Yeah, sure. So, Rvvup is a new payments company. It was founded by David Nunn, who was an ex-Braintree at PayPal company. My introduction to David was through a CTO network in London. They were looking for someone with a lot of experience working in API integrations. I started speaking around 2021 before the company was actually going properly. We got everything moving by about April time and started ramping up pretty quickly, like expanding out the team over that first year.

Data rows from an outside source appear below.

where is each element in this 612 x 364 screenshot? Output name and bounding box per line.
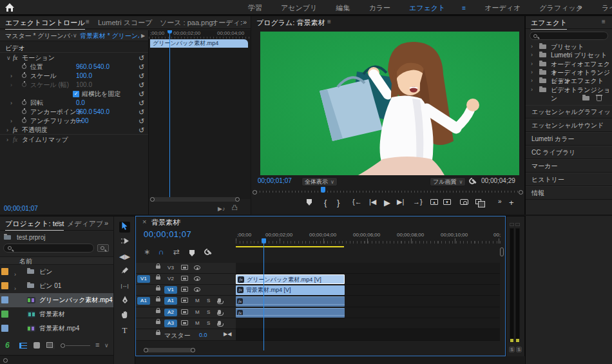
delete-trash-icon[interactable]	[597, 96, 602, 101]
project-item-clip-selected[interactable]: グリーンバック素材.mp4	[0, 293, 113, 307]
panel-tab-cc-libraries[interactable]: CC ライブラリ	[526, 146, 612, 159]
reset-icon[interactable]: ↺	[139, 72, 144, 81]
lock-icon[interactable]	[156, 298, 160, 302]
workspace-tab-assembly[interactable]: アセンブリ	[281, 4, 317, 12]
chevron-down-icon[interactable]: ∨	[6, 53, 11, 62]
next-clip-icon[interactable]: ▶	[141, 30, 145, 41]
anchor-y-value[interactable]: 540.0	[93, 108, 110, 117]
work-area-bar[interactable]	[236, 246, 344, 247]
stopwatch-icon[interactable]	[22, 64, 26, 69]
sync-lock-icon[interactable]	[181, 265, 188, 270]
play-icon[interactable]: ▶	[384, 198, 390, 207]
lock-icon[interactable]	[156, 276, 160, 280]
program-video-frame[interactable]	[260, 32, 519, 175]
panel-menu-icon[interactable]: ≡	[57, 219, 61, 226]
zoom-slider-track[interactable]	[66, 345, 90, 346]
reset-icon[interactable]: ↺	[139, 99, 144, 108]
timeline-timecode[interactable]: 00;00;01;07	[144, 229, 191, 239]
track-content-v2[interactable]: fx グリーンバック素材.mp4 [V]	[236, 274, 500, 285]
project-column-header[interactable]: 名前	[0, 256, 113, 265]
scroll-handle[interactable]	[150, 197, 155, 202]
lock-icon[interactable]	[156, 310, 160, 313]
ec-horizontal-scrollbar[interactable]	[150, 197, 240, 202]
effects-search-input[interactable]	[530, 32, 608, 40]
export-icon[interactable]: 凸	[232, 204, 238, 212]
tab-program-monitor[interactable]: プログラム: 背景素材	[256, 18, 325, 29]
workspace-overflow-icon[interactable]: »	[578, 3, 582, 12]
timeline-clip-greenback-video[interactable]: fx グリーンバック素材.mp4 [V]	[236, 274, 345, 284]
project-item-bin[interactable]: › ピン	[0, 265, 113, 279]
folder-row-presets[interactable]: › プリセット	[526, 43, 612, 51]
folder-row-lumetri-presets[interactable]: › Lumetri プリセット	[526, 51, 612, 59]
playback-quality-select[interactable]: フル画質∨	[430, 177, 466, 186]
label-swatch[interactable]	[1, 282, 8, 289]
play-audio-preview-icon[interactable]: ▶♪	[218, 206, 225, 212]
add-marker-icon[interactable]	[307, 199, 312, 207]
track-content-a2[interactable]: fx	[236, 307, 500, 318]
lock-icon[interactable]	[156, 287, 160, 291]
track-target-v3[interactable]: V3	[164, 264, 177, 272]
workspace-tab-effects[interactable]: エフェクト	[409, 4, 445, 12]
sync-lock-icon[interactable]	[181, 298, 188, 303]
tab-effect-controls[interactable]: エフェクトコントロール	[5, 18, 85, 30]
anchor-x-value[interactable]: 960.0	[76, 108, 92, 117]
reset-icon[interactable]: ↺	[139, 62, 144, 72]
master-gain-value[interactable]: 0.0	[199, 332, 207, 338]
timeline-settings-wrench-icon[interactable]	[204, 249, 212, 256]
list-view-icon[interactable]	[19, 343, 27, 349]
label-swatch[interactable]	[1, 268, 8, 275]
timeline-horizontal-scrollbar[interactable]	[144, 348, 195, 352]
extract-icon[interactable]: ▼	[443, 199, 451, 205]
lock-icon[interactable]	[156, 332, 160, 335]
rotation-value[interactable]: 0.0	[76, 99, 85, 108]
hand-tool[interactable]	[119, 311, 130, 321]
scrubber-handle-right[interactable]	[519, 190, 523, 195]
stopwatch-icon[interactable]	[22, 119, 26, 123]
scrubber-handle-left[interactable]	[253, 190, 257, 195]
project-item-clip[interactable]: 背景素材.mp4	[0, 321, 113, 336]
solo-right-button[interactable]: S	[516, 347, 522, 352]
fx-icon[interactable]: fx	[13, 126, 17, 135]
panel-menu-icon[interactable]: ≡	[602, 18, 606, 25]
chevron-right-icon[interactable]: ›	[10, 117, 12, 126]
folder-row-video-transitions[interactable]: › ビデオトランジション	[526, 86, 612, 94]
chevron-right-icon[interactable]: ›	[6, 126, 8, 135]
track-target-v1[interactable]: V1	[164, 286, 177, 294]
voiceover-mic-icon[interactable]	[218, 321, 221, 325]
lock-icon[interactable]	[156, 265, 160, 269]
position-x-value[interactable]: 960.0	[76, 62, 92, 72]
panel-menu-icon[interactable]: ≡	[327, 18, 331, 25]
ripple-edit-tool[interactable]: ◀▶	[119, 251, 130, 262]
tab-lumetri-scopes[interactable]: Lumetri スコープ	[98, 18, 153, 28]
selection-tool[interactable]	[119, 222, 130, 233]
panel-tab-essential-graphics[interactable]: エッセンシャルグラフィックス	[526, 105, 612, 119]
motion-label[interactable]: モーション	[22, 53, 55, 62]
chevron-right-icon[interactable]: ›	[531, 51, 533, 59]
tab-audio-clip-mixer[interactable]: オーディオクリップミキサ	[211, 18, 242, 28]
tab-overflow-icon[interactable]: »	[243, 18, 247, 26]
project-search-input[interactable]	[3, 244, 94, 253]
tab-effects[interactable]: エフェクト	[531, 18, 567, 30]
project-file-row[interactable]: test.prproj	[0, 233, 113, 242]
project-item-bin[interactable]: › ピン 01	[0, 279, 113, 293]
ec-timecode[interactable]: 00;00;01;07	[4, 205, 38, 212]
sync-lock-icon[interactable]	[181, 320, 188, 325]
mute-button[interactable]: M	[195, 298, 200, 303]
chevron-down-icon[interactable]: ∨	[73, 30, 77, 41]
folder-row-video-effects[interactable]: › ビデオエフェクト	[526, 77, 612, 85]
tab-sequence[interactable]: 背景素材	[151, 218, 180, 229]
timeline-clip-audio-a2[interactable]: fx	[236, 308, 345, 318]
time-remap-label[interactable]: タイムリマップ	[22, 135, 68, 144]
track-content-v3[interactable]	[236, 263, 500, 274]
solo-button[interactable]: S	[207, 298, 210, 303]
chevron-right-icon[interactable]: ›	[6, 135, 8, 144]
reset-icon[interactable]: ↺	[139, 117, 144, 126]
home-icon[interactable]	[5, 3, 15, 13]
track-content-a3[interactable]	[236, 318, 500, 329]
transport-overflow-icon[interactable]: »	[498, 198, 502, 205]
step-forward-icon[interactable]: ▶|	[397, 198, 404, 206]
export-frame-camera-icon[interactable]	[460, 199, 468, 205]
zoom-slider-handle[interactable]	[61, 343, 65, 348]
workspace-tab-libraries[interactable]: ライブラリ	[602, 4, 612, 12]
tab-project[interactable]: プロジェクト: test	[5, 219, 64, 231]
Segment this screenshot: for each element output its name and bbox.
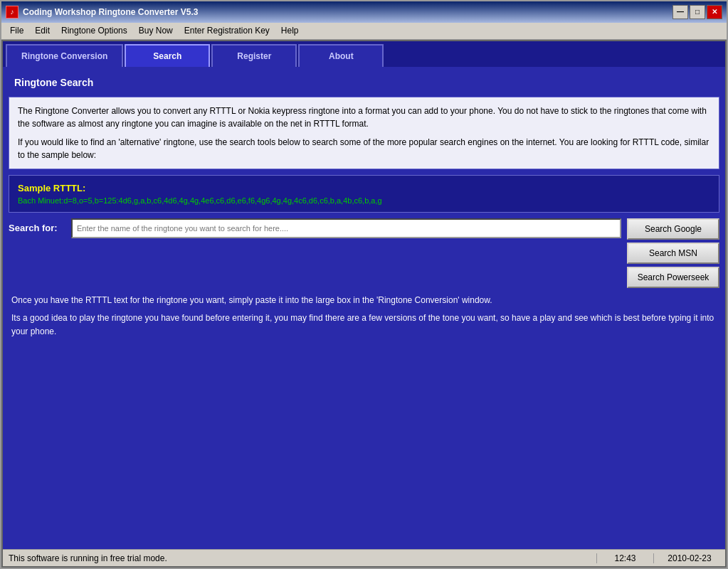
minimize-button[interactable]: — <box>672 5 688 19</box>
menu-help[interactable]: Help <box>275 24 305 37</box>
menu-enter-registration[interactable]: Enter Registration Key <box>179 24 275 37</box>
content-area: Ringtone Search The Ringtone Converter a… <box>3 67 725 549</box>
tab-spacer <box>385 44 722 67</box>
tab-ringtone-conversion[interactable]: Ringtone Conversion <box>6 44 123 67</box>
info-box: The Ringtone Converter allows you to con… <box>9 97 719 169</box>
close-button[interactable]: ✕ <box>707 5 722 19</box>
bottom-text-2: Its a good idea to play the ringtone you… <box>11 312 717 339</box>
search-msn-button[interactable]: Search MSN <box>627 243 719 264</box>
rtttl-sample: Bach Minuet:d=8,o=5,b=125:4d6,g,a,b,c6,4… <box>18 196 710 205</box>
app-body: Ringtone Conversion Search Register Abou… <box>1 40 727 568</box>
window-frame: ♪ Coding Workshop Ringtone Converter V5.… <box>0 0 728 569</box>
tab-register[interactable]: Register <box>211 44 297 67</box>
info-paragraph-1: The Ringtone Converter allows you to con… <box>18 105 710 130</box>
status-time: 12:43 <box>597 553 654 563</box>
title-bar: ♪ Coding Workshop Ringtone Converter V5.… <box>1 1 727 23</box>
menu-ringtone-options[interactable]: Ringtone Options <box>56 24 133 37</box>
tab-bar: Ringtone Conversion Search Register Abou… <box>3 41 725 67</box>
section-title: Ringtone Search <box>9 73 719 92</box>
menu-edit[interactable]: Edit <box>29 24 56 37</box>
rtttl-label: Sample RTTTL: <box>18 183 710 193</box>
rtttl-box: Sample RTTTL: Bach Minuet:d=8,o=5,b=125:… <box>9 175 719 213</box>
maximize-button[interactable]: □ <box>690 5 705 19</box>
window-controls: — □ ✕ <box>672 5 722 19</box>
tab-search[interactable]: Search <box>125 44 210 67</box>
menu-bar: File Edit Ringtone Options Buy Now Enter… <box>1 23 727 40</box>
search-buttons: Search Google Search MSN Search Powersee… <box>627 218 719 288</box>
bottom-text: Once you have the RTTTL text for the rin… <box>9 294 719 339</box>
status-bar: This software is running in free trial m… <box>3 549 725 566</box>
menu-buy-now[interactable]: Buy Now <box>133 24 179 37</box>
window-title: Coding Workshop Ringtone Converter V5.3 <box>23 7 672 17</box>
search-google-button[interactable]: Search Google <box>627 218 719 240</box>
menu-file[interactable]: File <box>4 24 29 37</box>
status-message: This software is running in free trial m… <box>3 553 597 563</box>
search-row: Search for: Search Google Search MSN Sea… <box>9 218 719 288</box>
status-date: 2010-02-23 <box>654 553 725 563</box>
info-paragraph-2: If you would like to find an 'alternativ… <box>18 136 710 161</box>
search-label: Search for: <box>9 218 65 233</box>
bottom-text-1: Once you have the RTTTL text for the rin… <box>11 294 717 307</box>
search-input[interactable] <box>71 218 621 238</box>
search-powerseek-button[interactable]: Search Powerseek <box>627 267 719 288</box>
app-icon: ♪ <box>6 6 19 18</box>
tab-about[interactable]: About <box>298 44 384 67</box>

We managed to raise a reasonable amount of finance in that first year to help us kind of expand quite quickly. My initial plan was to take on a team of, smaller team of more senior people initially to get the first proof of concepts out the door and then start to expand out as we needed to cover more ground more quickly. My own background, I come from back-end development. A long time actually at this stage, over 20 years of sort of Java, Python, and DevOps development. I've worked as an interim CTO for a few years prior to this. And now this first kind of full-time CTO role that I've done.

Stephen

So it's very interesting, and I guess varied background that kind of brings you to where you are today. I had a look at your website, actually, and I was intrigued, particularly in the FinTech space, which is quite a competitive market space. And at one point I thought: "Wow, quite a crowded market space around your proposition." But could you tell us a little bit more deep dive around your organization, what you're currently working on, your product, and the kind of key problems it's trying to solve?

Graham

Yeah, sure. The key problem we're trying to solve is giving merchants more options in terms of payment methods to help them converse. That's, ultimately, the goal. We're getting to a point now where the consumers come along with expectations of different payment methods that they want on sites. They almost come with their preferred methods or certain brands that they recognize that they want to use. Our original plan was to focus on the older payment methods like credit cards, first of all, then newer methods like "Buy Now, Pay Later" schemes, which exploded during the pandemic, and also supports newer APIs like open banking API, which now brings banking into the payment fold. But also look forward at what mechanisms may come up in future, like crypto and central bank digital currencies, CBDCs.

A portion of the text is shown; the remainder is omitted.